Stored data entries:
══════════

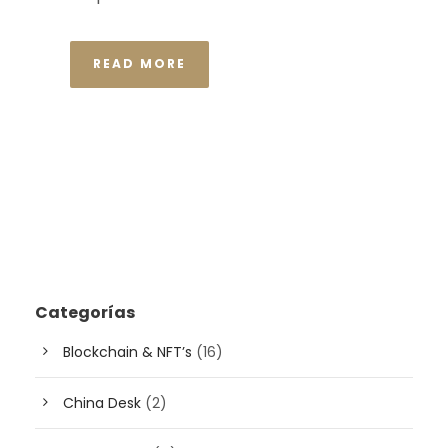
READ MORE
Categorías
Blockchain & NFT’s
(16)
China Desk
(2)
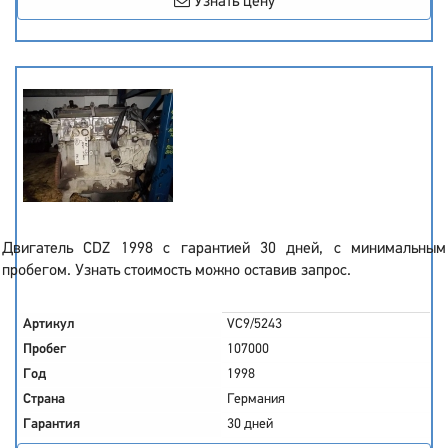
Узнать цену
Двигатель CDZ 1998 с гарантией 30 дней, с минимальным
пробегом. Узнать стоимость можно оставив запрос.
Артикул
VC9/5243
Пробег
107000
Год
1998
Страна
Германия
Гарантия
30 дней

══════════

WORK TO COMPLETE:
What number of lines in the data above include the string "Узнать"? Answer with that number only.

OUTPUT FOR THIS TASK:
2